Free Endo Webinar: Dr. Leslie Wakefield

Our good friends at the Endometriosis Family Support Group in Riverside at doing it again! Are you available to attend a webinar on Thursday, June 27, 2019, at 1:00pm (Pacific Standard Time). Join them for the free online webinar featuring Dr. Leslie Wakefield. Dr. Wakefield will be discussing how how physical therapy can treat Endometriosis symptoms.

Registration is free, but is required. So sign up today!

A huge thank you to the Endometriosis Family Support Group for all that they do!

An Evening with Dr. Kurtulus

Flyer for Living with Endometriosis presentation.

On June 5, 2019, the Marine Corps Community Exceptional Family Member’s Program hosted Dr. Mel Kurtulus of San Diego Women’s Health (my excision surgeon!) and I for a discussion about Endometriosis. I am so grateful to Dr. Kurtulus for setting aside time from his busy schedule, sharing his personal time with us, and to the members and crew of the Exceptional Family Member’s Program for allowing he and I this opportunity.

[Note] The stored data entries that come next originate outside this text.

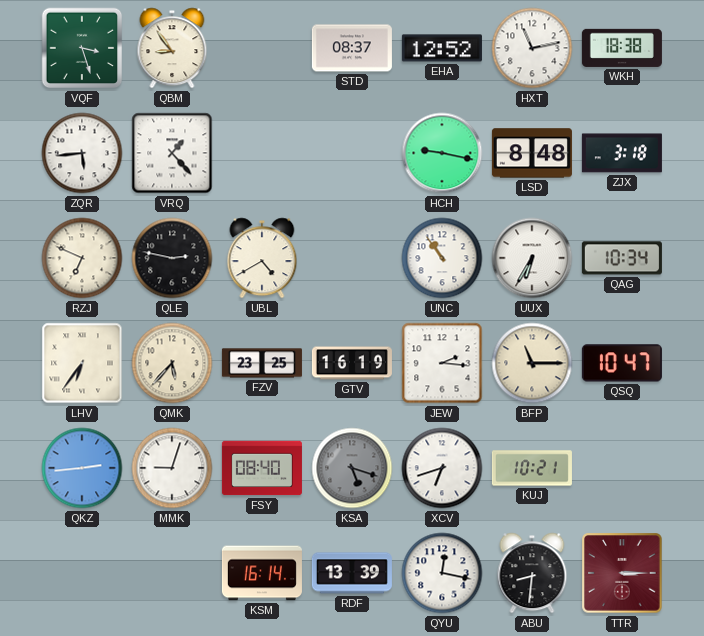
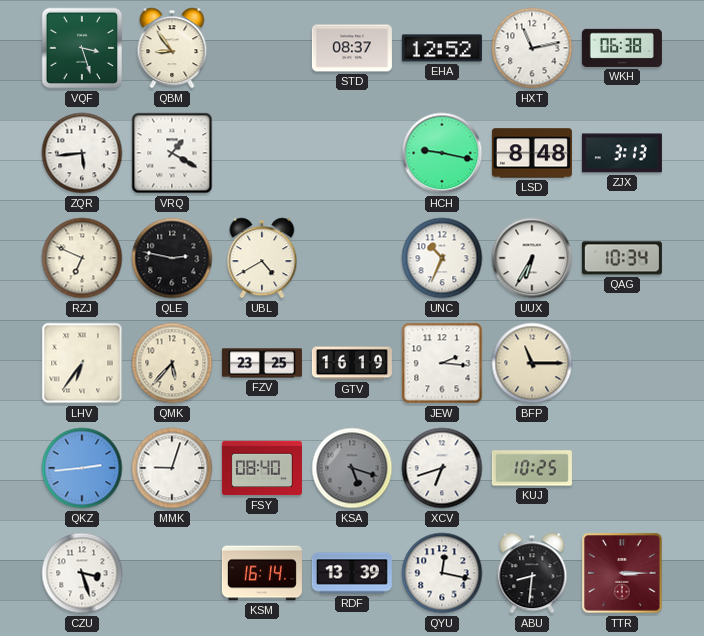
WKH: 18:38 -> 06:38
VRQ: 1:23 -> 1:20
ZJX: 3:18 -> 3:13
UNC: 10:54 -> 10:34
QSQ: 10:47 -> none
KUJ: 10:21 -> 10:25
CZU: none -> 3:27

There were about a dozen folks who attended the nearly two-hour meeting at the Marine Corps Recruit Depot in San Diego. We all sat near one another, including Dr. Kurtulus, in a very casual and intimate learning experience.

Dr. Kurtulus began with an explanation about what is known about Endometriosis, covered a few theories of the illness, the various stages of the disease, and how it affects each woman differently.

A physician’s suspicion of Endometriosis may be raised by a complete medical and symptom history. A physical examination may take place, in which the doctor may feel scar tissue, abnormalities, or even nodules. An ultrasound may also be ordered, which could show the presence of cysts, Endometriomas, and misplaced ovaries (or other organs). These may further bolster a clinical diagnosis of Endometriosis. Some physicians may follow-up the ultrasound with an MRI, which may (or may not) further strengthen such suspicions. Those results, however, may be skewed because of the skill level of the radiologist; if they don’t know what they’re looking for Endometriosis-wise, the scans may appear normal. And…imaging studies don’t always indicate the presence of Endometriosis.

If a clinical diagnosis of Endometriosis is even remotely suspected by a physician, an exploratory laparoscopy should be conducted. It’s the ONLY way to receive a diagnosis.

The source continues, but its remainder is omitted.